I also spent a bit of further time on the SCOSYA project. I’d asked the university’s research data management people whether they had any advice on how we could share our audio recording data with other researchers around the world. The dataset we have is about 117GB, and originally we’d planned to use the University’s file transfer system to share the files. However, this can only handle files that are up to 20Gb in size, which meant splitting things up. And it turned out to take an awfully long time to upload the files, a process we would have to do each time the data was requested. The RDM people suggested we use the University’s OneDrive system instead. This is part of Office365 and gives each member of staff 1TB of space, and it’s possible to share uploaded files with others. I tried this out and the upload process was very swift. It was also possible to share the files with users based on their email addresses, and to set expiration dates and password for file access.

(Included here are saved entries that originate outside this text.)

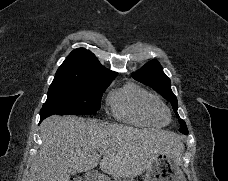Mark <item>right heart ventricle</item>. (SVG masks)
Listing matches in <instances>:
<instances>
[{
  "label": "right heart ventricle",
  "instance_id": "obj_1",
  "mask_svg": "<svg viewBox=\"0 0 228 181\" xmlns=\"http://www.w3.org/2000/svg\"><path fill=\"white\" fill-rule=\"evenodd\" d=\"M115 116L121 121L162 126L168 120V111L154 95L136 85H127L111 95Z\"/></svg>",
  "mask_w": 228,
  "mask_h": 181
}]
</instances>
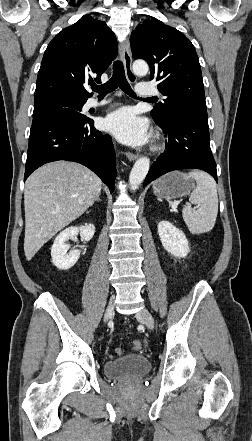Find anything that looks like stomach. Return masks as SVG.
Masks as SVG:
<instances>
[{
  "label": "stomach",
  "mask_w": 252,
  "mask_h": 441,
  "mask_svg": "<svg viewBox=\"0 0 252 441\" xmlns=\"http://www.w3.org/2000/svg\"><path fill=\"white\" fill-rule=\"evenodd\" d=\"M195 188L194 180L183 173L167 174L153 184L154 194L159 198L174 199L190 193Z\"/></svg>",
  "instance_id": "obj_1"
}]
</instances>
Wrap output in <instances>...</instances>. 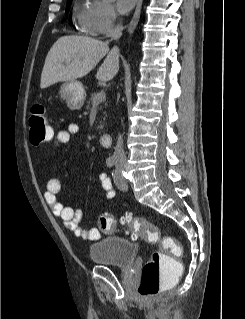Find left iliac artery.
<instances>
[{
  "label": "left iliac artery",
  "instance_id": "left-iliac-artery-1",
  "mask_svg": "<svg viewBox=\"0 0 245 319\" xmlns=\"http://www.w3.org/2000/svg\"><path fill=\"white\" fill-rule=\"evenodd\" d=\"M112 176H113L114 181L116 182L118 180V173L116 170L112 172Z\"/></svg>",
  "mask_w": 245,
  "mask_h": 319
}]
</instances>
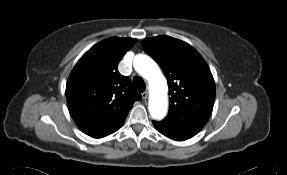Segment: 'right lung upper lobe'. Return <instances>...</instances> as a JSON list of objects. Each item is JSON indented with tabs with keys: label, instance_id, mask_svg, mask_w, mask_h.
<instances>
[{
	"label": "right lung upper lobe",
	"instance_id": "right-lung-upper-lobe-1",
	"mask_svg": "<svg viewBox=\"0 0 287 175\" xmlns=\"http://www.w3.org/2000/svg\"><path fill=\"white\" fill-rule=\"evenodd\" d=\"M135 43L133 38L105 39L88 50L73 68L66 84L67 104L85 134L102 138L114 133L123 125L134 101L141 100L132 89L131 79L117 69Z\"/></svg>",
	"mask_w": 287,
	"mask_h": 175
}]
</instances>
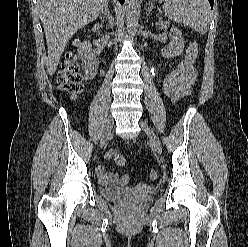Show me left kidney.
<instances>
[{"label":"left kidney","instance_id":"obj_1","mask_svg":"<svg viewBox=\"0 0 248 247\" xmlns=\"http://www.w3.org/2000/svg\"><path fill=\"white\" fill-rule=\"evenodd\" d=\"M155 25L158 26V29H166L169 27V23L163 21L156 22ZM169 36L170 43L162 50V56L164 58L176 57L184 50V38L178 28L172 27Z\"/></svg>","mask_w":248,"mask_h":247}]
</instances>
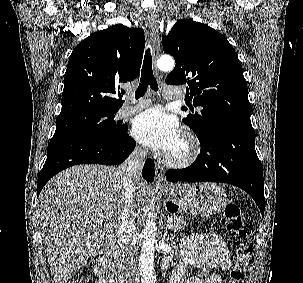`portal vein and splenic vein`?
<instances>
[{"label":"portal vein and splenic vein","mask_w":303,"mask_h":283,"mask_svg":"<svg viewBox=\"0 0 303 283\" xmlns=\"http://www.w3.org/2000/svg\"><path fill=\"white\" fill-rule=\"evenodd\" d=\"M168 228H172V221L170 220L167 225Z\"/></svg>","instance_id":"18ae733b"}]
</instances>
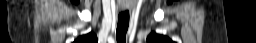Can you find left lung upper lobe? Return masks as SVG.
<instances>
[{
    "mask_svg": "<svg viewBox=\"0 0 256 43\" xmlns=\"http://www.w3.org/2000/svg\"><path fill=\"white\" fill-rule=\"evenodd\" d=\"M147 43H173L168 37L151 33L147 38Z\"/></svg>",
    "mask_w": 256,
    "mask_h": 43,
    "instance_id": "5c2ea615",
    "label": "left lung upper lobe"
}]
</instances>
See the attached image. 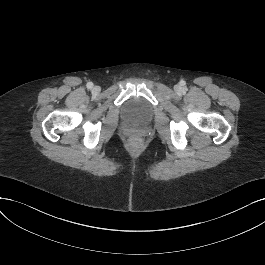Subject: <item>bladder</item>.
I'll return each mask as SVG.
<instances>
[{"mask_svg": "<svg viewBox=\"0 0 265 265\" xmlns=\"http://www.w3.org/2000/svg\"><path fill=\"white\" fill-rule=\"evenodd\" d=\"M131 119H145L149 116V110L143 101L133 100L129 103L127 109Z\"/></svg>", "mask_w": 265, "mask_h": 265, "instance_id": "1", "label": "bladder"}]
</instances>
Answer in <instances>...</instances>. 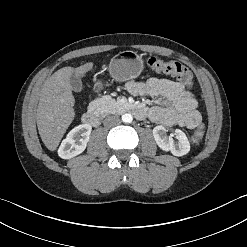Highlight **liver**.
<instances>
[{"label": "liver", "mask_w": 247, "mask_h": 247, "mask_svg": "<svg viewBox=\"0 0 247 247\" xmlns=\"http://www.w3.org/2000/svg\"><path fill=\"white\" fill-rule=\"evenodd\" d=\"M93 68L89 62L77 68L63 67L44 82L39 93L36 122L44 145L55 151L75 117V99L70 77L83 75Z\"/></svg>", "instance_id": "obj_1"}]
</instances>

It looks like this new method is going to be much better for the project and for any researchers who want to access our data. We also set up a record about the dataset in the Enlighten Research Data repository: http://researchdata.gla.ac.uk/951/ which should help people find the data.
Also for SCOSYA we ran into some difficulties with Google’s reCAPTCHA service, which we were using to protect the contact forms on our site from spam submissions. There was an issue with version 3 of Google’s reCAPTCHA system when integrated with the contact form plugin. It works fine if Google thinks you’re not a spammer but if you somehow fail its checks it doesn’t give you the option of proving you’re a real person, it just blocks the submission of the form. I haven’t been able to find a solution for this using v3, but thankfully there is a plugin that allows the contact form plugin to revert back to using reCAPTCHA v2 (the ‘I am not a robot’ tickbox). I got this working and have applied it to both the contact form and the spoken corpus form and it works for me as someone Google somehow seems to trust and for me when using IE via remote desktop, where Google makes me select features in images before the form submits.
Also this week I met with Marc and Fraser to discuss further developments for the Historical Thesaurus. We’re going to look at implementing the new way of storing and managing dates that I originally mapped out last summer and so we met on Friday to discuss some of the implications of this. I’m hoping to find some time next week to start looking into this.
We received the reviews for the Iona place-name project this week and I spent some time during the week and over the weekend going through the reviews, responding to any technical matters that were raised and helping Thomas Clancy with the overall response, that needed to be submitted the following Monday. I also spoke to Ronnie Young about the Burns Paper Database, that we may now be able to make publicly available, and made some updates to the NME digital ode site for Bryony Randall.